+++ EXTRACTED INFORMATION
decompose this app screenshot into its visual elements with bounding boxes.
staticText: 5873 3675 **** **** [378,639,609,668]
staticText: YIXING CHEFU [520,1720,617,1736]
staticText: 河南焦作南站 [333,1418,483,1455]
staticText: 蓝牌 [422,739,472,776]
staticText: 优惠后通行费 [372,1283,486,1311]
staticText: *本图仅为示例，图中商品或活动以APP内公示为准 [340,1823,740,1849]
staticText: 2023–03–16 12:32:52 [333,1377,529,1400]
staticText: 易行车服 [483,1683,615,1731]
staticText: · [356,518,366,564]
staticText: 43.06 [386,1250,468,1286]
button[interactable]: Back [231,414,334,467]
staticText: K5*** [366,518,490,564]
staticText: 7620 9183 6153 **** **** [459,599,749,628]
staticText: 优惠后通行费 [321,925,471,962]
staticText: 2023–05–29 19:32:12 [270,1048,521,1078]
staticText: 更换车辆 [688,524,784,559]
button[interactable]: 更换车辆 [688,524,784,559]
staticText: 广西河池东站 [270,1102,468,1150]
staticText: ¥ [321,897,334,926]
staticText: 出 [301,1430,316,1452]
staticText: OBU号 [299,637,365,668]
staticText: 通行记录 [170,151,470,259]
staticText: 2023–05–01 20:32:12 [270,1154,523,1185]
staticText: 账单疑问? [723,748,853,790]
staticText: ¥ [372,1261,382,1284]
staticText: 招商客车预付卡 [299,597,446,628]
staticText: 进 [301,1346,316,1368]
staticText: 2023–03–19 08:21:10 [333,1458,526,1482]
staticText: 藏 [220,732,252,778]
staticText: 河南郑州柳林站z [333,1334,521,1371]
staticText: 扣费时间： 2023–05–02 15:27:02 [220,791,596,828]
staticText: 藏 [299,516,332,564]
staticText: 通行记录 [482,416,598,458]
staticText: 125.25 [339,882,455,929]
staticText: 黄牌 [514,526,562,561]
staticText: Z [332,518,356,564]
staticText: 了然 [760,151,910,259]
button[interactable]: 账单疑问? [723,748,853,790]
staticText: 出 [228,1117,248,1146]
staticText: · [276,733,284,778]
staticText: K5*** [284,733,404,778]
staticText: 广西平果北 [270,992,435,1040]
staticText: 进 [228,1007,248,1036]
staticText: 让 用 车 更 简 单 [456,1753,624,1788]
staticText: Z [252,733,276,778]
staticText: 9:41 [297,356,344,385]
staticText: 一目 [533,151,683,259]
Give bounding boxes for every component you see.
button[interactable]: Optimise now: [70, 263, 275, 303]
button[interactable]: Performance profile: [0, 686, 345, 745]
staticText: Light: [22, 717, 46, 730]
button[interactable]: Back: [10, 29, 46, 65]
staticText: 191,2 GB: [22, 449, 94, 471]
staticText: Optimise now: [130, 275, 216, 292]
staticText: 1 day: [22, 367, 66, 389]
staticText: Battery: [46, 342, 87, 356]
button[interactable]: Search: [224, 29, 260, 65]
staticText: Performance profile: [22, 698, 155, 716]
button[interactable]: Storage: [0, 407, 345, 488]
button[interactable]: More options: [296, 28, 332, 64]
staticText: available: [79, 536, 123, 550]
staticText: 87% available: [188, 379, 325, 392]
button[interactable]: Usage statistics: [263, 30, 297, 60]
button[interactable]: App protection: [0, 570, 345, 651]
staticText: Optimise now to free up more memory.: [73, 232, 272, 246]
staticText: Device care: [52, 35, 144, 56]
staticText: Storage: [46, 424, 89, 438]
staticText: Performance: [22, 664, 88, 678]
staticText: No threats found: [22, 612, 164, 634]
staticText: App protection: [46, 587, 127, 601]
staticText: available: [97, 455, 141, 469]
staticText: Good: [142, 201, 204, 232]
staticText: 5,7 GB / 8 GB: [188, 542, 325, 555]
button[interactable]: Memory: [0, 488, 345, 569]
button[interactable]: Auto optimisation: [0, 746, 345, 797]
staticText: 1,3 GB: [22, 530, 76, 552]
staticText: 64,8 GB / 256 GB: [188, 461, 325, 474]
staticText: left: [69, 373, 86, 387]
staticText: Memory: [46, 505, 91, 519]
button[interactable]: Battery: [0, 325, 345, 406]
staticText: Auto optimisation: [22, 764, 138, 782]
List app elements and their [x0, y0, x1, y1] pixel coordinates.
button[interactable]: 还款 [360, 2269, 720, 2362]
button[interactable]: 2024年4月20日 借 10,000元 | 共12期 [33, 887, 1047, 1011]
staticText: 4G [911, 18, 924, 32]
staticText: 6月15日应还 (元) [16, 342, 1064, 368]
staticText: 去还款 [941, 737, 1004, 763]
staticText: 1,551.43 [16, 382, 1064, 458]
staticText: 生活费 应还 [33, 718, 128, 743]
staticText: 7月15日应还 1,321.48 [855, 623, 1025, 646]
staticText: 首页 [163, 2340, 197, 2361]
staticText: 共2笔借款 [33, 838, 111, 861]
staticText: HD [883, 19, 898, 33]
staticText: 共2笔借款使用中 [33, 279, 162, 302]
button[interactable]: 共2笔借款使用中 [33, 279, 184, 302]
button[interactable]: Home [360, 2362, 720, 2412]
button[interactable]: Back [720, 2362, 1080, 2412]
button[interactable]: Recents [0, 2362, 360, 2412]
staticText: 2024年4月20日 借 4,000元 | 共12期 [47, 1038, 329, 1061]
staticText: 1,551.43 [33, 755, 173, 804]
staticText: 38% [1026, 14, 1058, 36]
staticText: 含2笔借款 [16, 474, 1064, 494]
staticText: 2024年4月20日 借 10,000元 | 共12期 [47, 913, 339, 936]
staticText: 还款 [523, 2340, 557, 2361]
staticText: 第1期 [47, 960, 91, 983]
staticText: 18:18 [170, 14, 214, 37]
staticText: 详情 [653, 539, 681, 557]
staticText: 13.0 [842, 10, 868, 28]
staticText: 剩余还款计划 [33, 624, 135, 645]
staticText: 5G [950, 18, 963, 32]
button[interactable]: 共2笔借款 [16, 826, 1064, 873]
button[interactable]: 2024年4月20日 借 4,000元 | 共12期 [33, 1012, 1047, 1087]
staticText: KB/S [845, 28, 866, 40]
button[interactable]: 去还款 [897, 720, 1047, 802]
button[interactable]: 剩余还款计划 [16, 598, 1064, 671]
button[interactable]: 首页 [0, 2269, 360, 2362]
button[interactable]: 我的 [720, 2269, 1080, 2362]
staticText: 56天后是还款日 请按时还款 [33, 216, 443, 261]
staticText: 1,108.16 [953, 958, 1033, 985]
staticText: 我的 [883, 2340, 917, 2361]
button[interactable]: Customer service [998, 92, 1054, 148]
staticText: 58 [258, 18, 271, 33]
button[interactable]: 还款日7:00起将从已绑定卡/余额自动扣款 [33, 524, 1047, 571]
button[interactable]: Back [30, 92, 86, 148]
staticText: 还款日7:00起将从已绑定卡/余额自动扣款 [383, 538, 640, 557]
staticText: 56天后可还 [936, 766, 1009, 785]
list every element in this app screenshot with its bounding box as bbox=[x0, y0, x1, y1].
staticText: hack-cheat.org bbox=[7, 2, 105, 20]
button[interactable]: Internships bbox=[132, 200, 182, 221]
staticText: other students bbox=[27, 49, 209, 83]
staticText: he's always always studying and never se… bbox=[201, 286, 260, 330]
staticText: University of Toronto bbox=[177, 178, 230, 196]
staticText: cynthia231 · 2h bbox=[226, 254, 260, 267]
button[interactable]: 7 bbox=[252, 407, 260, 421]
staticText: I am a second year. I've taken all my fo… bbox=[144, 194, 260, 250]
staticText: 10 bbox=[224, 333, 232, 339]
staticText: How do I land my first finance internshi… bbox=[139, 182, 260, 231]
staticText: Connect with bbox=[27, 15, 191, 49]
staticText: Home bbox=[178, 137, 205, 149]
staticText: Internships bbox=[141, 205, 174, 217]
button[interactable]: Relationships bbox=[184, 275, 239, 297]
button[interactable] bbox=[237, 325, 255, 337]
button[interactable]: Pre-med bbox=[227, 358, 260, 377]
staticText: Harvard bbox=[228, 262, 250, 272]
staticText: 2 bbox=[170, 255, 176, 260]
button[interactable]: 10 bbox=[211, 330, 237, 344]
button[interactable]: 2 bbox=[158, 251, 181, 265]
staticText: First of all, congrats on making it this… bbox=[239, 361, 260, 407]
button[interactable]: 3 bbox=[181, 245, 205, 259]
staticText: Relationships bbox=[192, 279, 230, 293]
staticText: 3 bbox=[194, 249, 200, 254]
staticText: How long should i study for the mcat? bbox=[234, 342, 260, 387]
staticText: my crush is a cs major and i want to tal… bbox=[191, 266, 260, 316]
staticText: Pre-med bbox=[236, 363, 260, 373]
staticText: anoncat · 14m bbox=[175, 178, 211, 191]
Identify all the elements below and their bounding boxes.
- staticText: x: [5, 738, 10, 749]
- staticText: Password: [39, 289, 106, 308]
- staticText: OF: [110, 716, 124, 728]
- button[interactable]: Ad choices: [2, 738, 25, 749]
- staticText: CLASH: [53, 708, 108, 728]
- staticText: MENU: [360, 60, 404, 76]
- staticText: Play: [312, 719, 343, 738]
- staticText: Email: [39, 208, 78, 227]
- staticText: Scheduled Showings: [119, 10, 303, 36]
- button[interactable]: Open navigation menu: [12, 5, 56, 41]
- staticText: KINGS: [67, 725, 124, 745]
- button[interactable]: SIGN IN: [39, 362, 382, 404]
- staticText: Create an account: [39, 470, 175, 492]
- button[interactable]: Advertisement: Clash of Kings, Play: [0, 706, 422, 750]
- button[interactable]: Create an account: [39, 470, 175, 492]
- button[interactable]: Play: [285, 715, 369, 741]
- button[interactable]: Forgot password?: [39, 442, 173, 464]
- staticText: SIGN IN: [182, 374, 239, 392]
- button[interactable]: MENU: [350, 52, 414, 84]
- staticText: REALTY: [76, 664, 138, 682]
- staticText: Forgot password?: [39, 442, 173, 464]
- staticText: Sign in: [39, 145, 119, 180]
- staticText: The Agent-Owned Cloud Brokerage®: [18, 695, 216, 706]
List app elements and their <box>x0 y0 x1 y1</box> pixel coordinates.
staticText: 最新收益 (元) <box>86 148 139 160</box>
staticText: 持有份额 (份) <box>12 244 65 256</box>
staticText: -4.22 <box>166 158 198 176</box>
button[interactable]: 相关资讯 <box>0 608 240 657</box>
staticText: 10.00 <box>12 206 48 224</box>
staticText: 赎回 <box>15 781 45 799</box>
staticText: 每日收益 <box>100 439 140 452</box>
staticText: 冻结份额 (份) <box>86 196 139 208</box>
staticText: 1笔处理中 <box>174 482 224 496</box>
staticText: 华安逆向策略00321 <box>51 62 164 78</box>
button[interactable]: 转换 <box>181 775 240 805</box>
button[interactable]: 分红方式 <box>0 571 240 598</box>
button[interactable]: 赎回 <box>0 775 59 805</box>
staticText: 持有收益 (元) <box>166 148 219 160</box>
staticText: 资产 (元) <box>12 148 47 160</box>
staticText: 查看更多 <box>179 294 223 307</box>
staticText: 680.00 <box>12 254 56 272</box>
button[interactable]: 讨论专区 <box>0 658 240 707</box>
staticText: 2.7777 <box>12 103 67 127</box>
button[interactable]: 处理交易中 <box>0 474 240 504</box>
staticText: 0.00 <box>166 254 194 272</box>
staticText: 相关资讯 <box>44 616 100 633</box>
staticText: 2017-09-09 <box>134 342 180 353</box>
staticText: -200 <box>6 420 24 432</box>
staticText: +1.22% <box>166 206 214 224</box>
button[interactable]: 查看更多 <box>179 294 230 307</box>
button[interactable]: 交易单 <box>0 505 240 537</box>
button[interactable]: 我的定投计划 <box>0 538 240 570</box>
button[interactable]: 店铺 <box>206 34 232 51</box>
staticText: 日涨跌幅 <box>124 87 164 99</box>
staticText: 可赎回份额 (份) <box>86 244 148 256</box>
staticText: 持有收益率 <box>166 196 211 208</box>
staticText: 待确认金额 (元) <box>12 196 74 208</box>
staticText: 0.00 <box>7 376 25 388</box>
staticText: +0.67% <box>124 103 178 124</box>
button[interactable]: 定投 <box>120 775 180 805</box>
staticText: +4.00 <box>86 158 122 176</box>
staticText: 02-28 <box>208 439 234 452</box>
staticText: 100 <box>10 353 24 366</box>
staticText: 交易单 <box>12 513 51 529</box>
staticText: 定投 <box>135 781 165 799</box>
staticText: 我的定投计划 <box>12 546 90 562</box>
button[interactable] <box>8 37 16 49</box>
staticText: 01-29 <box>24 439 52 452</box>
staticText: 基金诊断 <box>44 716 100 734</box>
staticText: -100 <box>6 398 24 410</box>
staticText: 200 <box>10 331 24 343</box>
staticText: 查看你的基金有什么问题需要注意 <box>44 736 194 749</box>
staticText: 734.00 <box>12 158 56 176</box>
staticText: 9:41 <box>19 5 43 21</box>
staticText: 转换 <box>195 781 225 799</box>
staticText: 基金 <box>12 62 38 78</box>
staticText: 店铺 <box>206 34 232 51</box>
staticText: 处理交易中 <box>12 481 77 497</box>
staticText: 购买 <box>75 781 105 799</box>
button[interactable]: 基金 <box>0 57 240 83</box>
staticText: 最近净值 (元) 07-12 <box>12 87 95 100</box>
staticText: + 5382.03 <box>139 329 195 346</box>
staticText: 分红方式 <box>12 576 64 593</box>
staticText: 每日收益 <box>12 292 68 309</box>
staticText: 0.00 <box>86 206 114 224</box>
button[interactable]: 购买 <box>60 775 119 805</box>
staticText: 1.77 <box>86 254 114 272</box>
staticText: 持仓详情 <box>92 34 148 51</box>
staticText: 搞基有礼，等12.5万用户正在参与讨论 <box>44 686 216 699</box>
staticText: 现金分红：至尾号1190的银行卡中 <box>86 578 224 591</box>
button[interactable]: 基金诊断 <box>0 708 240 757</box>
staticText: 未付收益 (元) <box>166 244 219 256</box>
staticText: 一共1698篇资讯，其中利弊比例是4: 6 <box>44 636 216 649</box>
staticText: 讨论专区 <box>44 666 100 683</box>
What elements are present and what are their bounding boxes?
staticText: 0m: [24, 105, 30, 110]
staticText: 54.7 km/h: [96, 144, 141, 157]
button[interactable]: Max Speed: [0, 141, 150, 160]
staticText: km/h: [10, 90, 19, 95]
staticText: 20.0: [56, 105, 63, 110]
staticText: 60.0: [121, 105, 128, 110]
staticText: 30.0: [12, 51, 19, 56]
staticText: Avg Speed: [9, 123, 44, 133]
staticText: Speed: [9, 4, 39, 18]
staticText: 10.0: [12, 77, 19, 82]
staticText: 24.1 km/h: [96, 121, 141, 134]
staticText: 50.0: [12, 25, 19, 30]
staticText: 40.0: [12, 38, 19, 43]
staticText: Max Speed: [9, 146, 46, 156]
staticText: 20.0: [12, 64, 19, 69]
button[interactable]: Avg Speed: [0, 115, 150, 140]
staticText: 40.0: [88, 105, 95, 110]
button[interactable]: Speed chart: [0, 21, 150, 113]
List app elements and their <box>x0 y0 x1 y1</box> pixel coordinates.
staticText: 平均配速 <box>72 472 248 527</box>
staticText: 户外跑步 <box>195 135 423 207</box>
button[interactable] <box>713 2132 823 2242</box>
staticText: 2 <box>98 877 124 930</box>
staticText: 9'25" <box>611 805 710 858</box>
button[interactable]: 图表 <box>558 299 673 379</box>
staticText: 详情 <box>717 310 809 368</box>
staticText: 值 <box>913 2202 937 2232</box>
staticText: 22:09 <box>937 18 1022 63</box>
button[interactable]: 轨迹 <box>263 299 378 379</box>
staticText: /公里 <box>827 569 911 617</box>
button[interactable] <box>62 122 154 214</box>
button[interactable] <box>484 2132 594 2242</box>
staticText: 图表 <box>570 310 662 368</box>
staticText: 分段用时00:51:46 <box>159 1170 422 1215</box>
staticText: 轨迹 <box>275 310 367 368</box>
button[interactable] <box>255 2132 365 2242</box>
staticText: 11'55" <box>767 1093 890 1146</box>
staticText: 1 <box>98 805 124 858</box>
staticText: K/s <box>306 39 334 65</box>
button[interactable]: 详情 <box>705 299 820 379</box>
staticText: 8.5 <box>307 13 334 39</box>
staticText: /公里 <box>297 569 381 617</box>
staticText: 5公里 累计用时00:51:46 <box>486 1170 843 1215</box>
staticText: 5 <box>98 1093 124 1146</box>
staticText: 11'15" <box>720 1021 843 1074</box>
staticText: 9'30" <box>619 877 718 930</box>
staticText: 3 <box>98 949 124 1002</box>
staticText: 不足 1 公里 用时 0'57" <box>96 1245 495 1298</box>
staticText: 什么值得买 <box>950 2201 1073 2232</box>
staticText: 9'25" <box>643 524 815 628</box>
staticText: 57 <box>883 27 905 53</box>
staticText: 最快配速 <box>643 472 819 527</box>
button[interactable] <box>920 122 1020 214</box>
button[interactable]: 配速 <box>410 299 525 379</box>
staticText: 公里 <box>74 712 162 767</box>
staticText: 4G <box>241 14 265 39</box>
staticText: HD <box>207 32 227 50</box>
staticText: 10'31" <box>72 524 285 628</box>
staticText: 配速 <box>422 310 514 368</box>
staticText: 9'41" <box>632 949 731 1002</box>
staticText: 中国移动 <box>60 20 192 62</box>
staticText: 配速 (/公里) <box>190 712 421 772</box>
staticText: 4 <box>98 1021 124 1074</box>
++++++
- BRIEF:
From the data, collect all lines where the string "通行记录" appears.

- EXERCISE RESPONSE:
staticText: 通行记录 [170,151,470,259]
staticText: 通行记录 [482,416,598,458]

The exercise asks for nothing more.